Maintenant quelle était la position réelle de ce couple, qui s’enveloppait ainsi dans son nuage de richesse et d’élégance ? C’est ce que le lecteur saura bientôt.

Le vicomte et sa compagne habitaient depuis quelques mois déjà la maison de l’avenue, quand, par une chaude journée du mois d’août, nous les trouvons réunis dans un salon du premier étage. C’était l’heure où d’ordinaire madame se rendait à la promenade et monsieur à la Bourse ; mais, ce jour-là, ils ne semblaient songer ni l’un ni l’autre à sortir.
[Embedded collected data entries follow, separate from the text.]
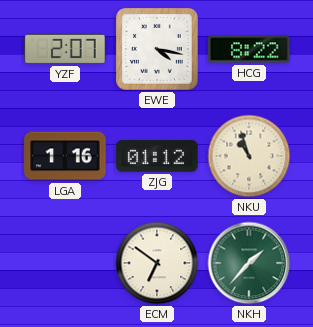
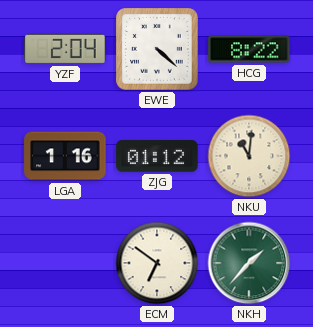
YZF: 2:07 -> 2:04
EWE: 4:17 -> 4:22
NKU: 10:57 -> 11:01
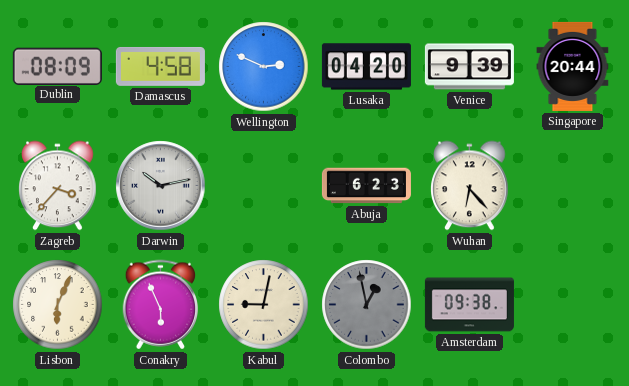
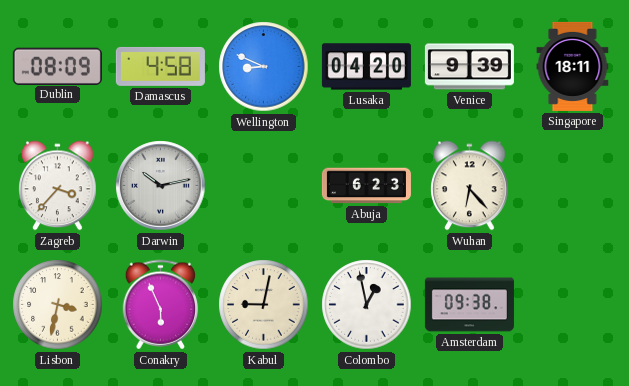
Wellington: 2:49 -> 8:49
Singapore: 20:44 -> 18:11
Lisbon: 6:04 -> 3:32
Colombo dial: grey -> white
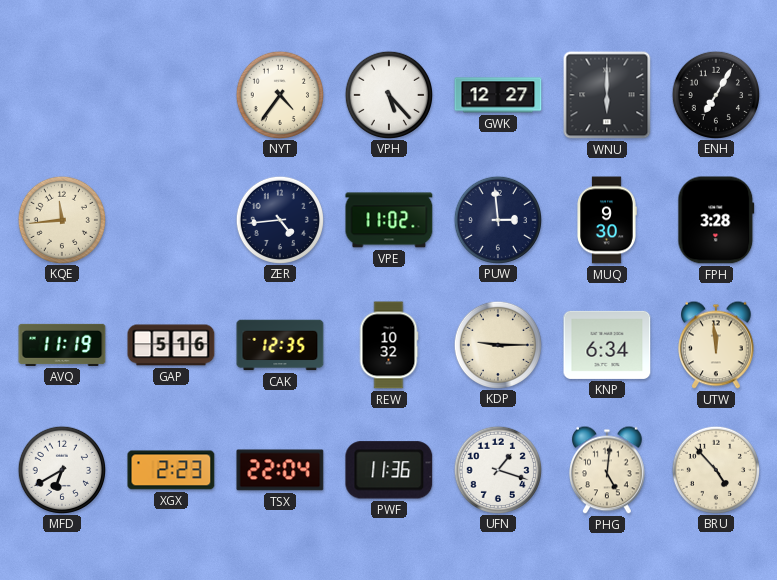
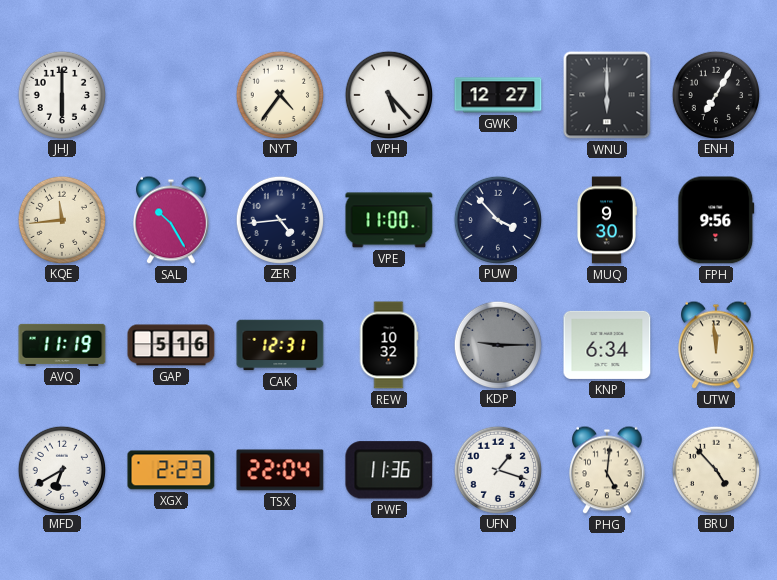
JHJ: none -> 6:00
SAL: none -> 10:25
VPE: 11:02 -> 11:00
PUW: 2:59 -> 3:53
FPH: 3:28 -> 9:56
CAK: 12:35 -> 12:31
KDP dial: cream -> grey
Hector de Cransac, revêtu d’un charmant costume de chambre, était assis devant une fenêtre qui donnait sur la campagne. Une lunette à la main, il observait avec intérêt les mouvements d’un télégraphe situé sur une hauteur à quelques lieues de là, et dont un autre télégraphe, établi sur le clocher de l’église Saint-Michel, reproduisait les signaux. De temps en temps il traçait au crayon quelques traits rapides sur un papier posé devant lui ; mais sans doute le résultat de ses observations ne le satisfaisait pas, car il frappait souvent du pied ou poussait une exclamation de colère.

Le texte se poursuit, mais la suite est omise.